The hero is a half-deaf hermit and former highwayman still wanted in England, whose best friend is a tame wolf. The heroine is the only survivor of a family wiped out by a malicious pastor's oppressive cult in her home village. (No, really.) They meet the totally squicky Marquis de Sade, and later a group of aristocratic snuff enthusiasts -- and, to clarify, not the "Oh look at my tiny dandyish habit" snuff. The "Oh look at me choke a woman to death during sex" snuff.

But I'm getting off-track.

I stumbled upon another Kinsale romance, An Uncertain Magic, which had the same rampant busyness. (Psychics! Repressed memories! Revolution in Ireland! The Sidhe! An adorable brandy-drinking pig!) What's more, it had the same unconcern with locations as the first one. Kinsale's places feel ephemeral, as though the characters are only tangentially rooted there. Perhaps this is because the couples in both novels are somewhat unrooted themselves: there's a lot of things that happen on the road, or in houses being falling down or being rebuilt, or in inns and waystations and the like. And I have to admit to being really, really fond of the hero from Prince of Midnight, mostly on account of how different he is from the usual alpha hero. (Very broken, and more than a little sad, and very aware that his desperation is not attractive, which paradoxically makes him quite attractive as a character.)
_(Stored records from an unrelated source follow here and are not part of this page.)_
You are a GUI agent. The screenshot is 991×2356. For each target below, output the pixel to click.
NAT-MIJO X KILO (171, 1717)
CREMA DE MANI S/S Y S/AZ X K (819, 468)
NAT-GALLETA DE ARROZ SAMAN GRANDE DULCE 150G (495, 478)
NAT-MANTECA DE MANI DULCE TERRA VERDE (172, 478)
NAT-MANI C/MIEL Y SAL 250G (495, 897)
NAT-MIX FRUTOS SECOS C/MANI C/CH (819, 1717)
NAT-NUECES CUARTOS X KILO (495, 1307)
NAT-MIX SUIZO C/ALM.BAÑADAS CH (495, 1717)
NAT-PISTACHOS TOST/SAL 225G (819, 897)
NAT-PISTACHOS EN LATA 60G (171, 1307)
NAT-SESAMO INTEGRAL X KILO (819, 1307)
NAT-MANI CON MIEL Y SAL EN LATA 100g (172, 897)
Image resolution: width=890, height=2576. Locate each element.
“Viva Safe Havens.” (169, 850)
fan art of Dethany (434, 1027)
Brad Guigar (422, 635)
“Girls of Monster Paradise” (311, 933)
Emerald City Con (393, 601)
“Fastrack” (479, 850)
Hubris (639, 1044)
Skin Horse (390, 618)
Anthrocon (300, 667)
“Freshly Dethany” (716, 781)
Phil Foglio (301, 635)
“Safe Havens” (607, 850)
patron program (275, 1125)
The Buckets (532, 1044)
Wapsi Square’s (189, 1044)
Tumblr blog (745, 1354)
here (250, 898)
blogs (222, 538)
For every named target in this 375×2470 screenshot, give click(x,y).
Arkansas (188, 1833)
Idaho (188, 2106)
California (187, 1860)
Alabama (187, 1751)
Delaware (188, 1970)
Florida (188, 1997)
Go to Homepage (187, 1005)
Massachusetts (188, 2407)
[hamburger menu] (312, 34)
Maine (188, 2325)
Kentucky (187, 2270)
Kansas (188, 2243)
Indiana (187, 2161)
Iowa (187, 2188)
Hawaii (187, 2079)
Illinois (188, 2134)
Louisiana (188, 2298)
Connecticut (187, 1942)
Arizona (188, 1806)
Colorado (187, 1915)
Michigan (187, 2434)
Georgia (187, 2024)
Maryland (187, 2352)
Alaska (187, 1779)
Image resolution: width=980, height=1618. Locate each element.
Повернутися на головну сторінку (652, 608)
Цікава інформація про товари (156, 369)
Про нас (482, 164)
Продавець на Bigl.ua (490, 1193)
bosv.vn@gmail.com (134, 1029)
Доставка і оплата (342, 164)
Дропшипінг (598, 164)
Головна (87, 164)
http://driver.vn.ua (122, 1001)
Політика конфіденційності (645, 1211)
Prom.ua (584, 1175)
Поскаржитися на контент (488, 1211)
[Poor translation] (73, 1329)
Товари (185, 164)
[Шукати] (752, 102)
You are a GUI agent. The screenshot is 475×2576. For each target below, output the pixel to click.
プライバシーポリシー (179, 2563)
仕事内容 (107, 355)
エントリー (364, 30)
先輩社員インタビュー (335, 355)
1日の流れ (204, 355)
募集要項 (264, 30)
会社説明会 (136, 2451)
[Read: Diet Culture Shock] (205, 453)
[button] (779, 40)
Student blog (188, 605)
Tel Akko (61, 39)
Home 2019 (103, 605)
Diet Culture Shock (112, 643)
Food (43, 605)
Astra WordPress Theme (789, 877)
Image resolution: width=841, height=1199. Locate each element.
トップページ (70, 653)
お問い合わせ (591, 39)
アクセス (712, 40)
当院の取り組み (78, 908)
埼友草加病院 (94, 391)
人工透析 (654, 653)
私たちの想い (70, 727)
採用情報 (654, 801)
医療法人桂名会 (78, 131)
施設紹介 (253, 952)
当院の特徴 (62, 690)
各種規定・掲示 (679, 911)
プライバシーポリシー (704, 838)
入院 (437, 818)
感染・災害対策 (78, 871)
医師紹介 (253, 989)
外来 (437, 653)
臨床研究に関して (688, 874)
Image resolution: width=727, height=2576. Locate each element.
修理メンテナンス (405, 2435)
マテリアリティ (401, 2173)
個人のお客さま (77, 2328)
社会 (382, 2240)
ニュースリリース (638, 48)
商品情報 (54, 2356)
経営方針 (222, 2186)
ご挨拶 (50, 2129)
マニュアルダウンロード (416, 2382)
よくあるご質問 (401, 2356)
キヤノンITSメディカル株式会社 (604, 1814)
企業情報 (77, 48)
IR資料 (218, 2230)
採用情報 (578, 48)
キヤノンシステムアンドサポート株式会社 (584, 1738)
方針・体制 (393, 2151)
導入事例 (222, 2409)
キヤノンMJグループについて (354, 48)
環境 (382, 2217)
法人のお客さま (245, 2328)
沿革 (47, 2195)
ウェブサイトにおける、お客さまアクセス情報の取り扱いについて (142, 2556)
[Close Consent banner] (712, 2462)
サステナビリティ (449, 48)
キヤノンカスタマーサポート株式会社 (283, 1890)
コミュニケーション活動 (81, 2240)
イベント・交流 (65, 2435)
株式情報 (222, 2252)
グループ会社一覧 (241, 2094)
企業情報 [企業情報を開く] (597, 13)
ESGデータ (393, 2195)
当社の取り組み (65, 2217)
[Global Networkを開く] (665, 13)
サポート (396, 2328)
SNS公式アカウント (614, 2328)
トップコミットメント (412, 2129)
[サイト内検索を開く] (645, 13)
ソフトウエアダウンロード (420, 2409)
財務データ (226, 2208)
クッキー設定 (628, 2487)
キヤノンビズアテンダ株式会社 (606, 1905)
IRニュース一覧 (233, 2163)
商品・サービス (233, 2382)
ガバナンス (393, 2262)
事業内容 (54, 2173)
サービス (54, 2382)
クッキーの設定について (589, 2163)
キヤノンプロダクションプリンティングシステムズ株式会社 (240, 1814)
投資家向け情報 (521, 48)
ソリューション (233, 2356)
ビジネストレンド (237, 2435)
And maybe it's something about the way the two authors (Chase and Kinsale) think of characters. Chase's style is a much more invisible thing, a mostly realistic narrative voice. Kinsale, though, is a little more fluid and suggestive, a little more poetic, which can be very effective but which always kind of reminds me of Terry Pratchett's description of reading the human mind as "trying to nail fog to the wall." You get all these rich and evocative phrases, but the thread of a specific character's personality tends to wax and wane, disappear and reappear.

Frankly, much as I love an evocative phrase, I want to keep my writing as rooted as possible. Maybe when I make it through all the relevant RITAs I'll start by taking apart a particularly admirable scene or two from some of my favorite novels. Hey, who ever said a comparative literature degree couldn't be useful?